Exercise description = Every entry must reappear in your answer exactly as written, though its pictures must not.

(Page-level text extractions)
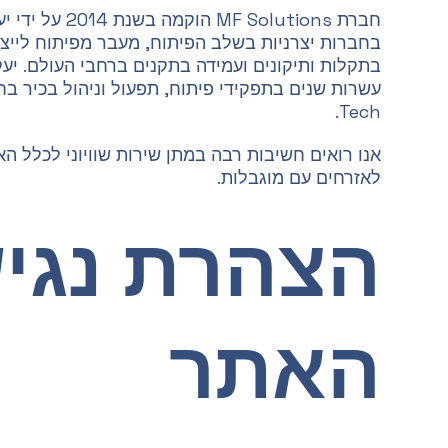
חברת MF Solutions
בחברות יצרניות בשלב הפיתוח, מעבר מפיתוח לייצו
בתקלות ותיקונים ועמידה בתקנים ברחבי העולם. יעקב
Tech.
אנו רואים חשיבות רבה במתן שירות שוויוני לכלל הא
לאזרחים עם מוגבלות.
הצהרת נגי
האתר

Response area =
חברת MF Solutions
בחברות יצרניות בשלב הפיתוח, מעבר מפיתוח לייצו
בתקלות ותיקונים ועמידה בתקנים ברחבי העולם. יעקב
Tech.
אנו רואים חשיבות רבה במתן שירות שוויוני לכלל הא
לאזרחים עם מוגבלות.
הצהרת נגי
האתר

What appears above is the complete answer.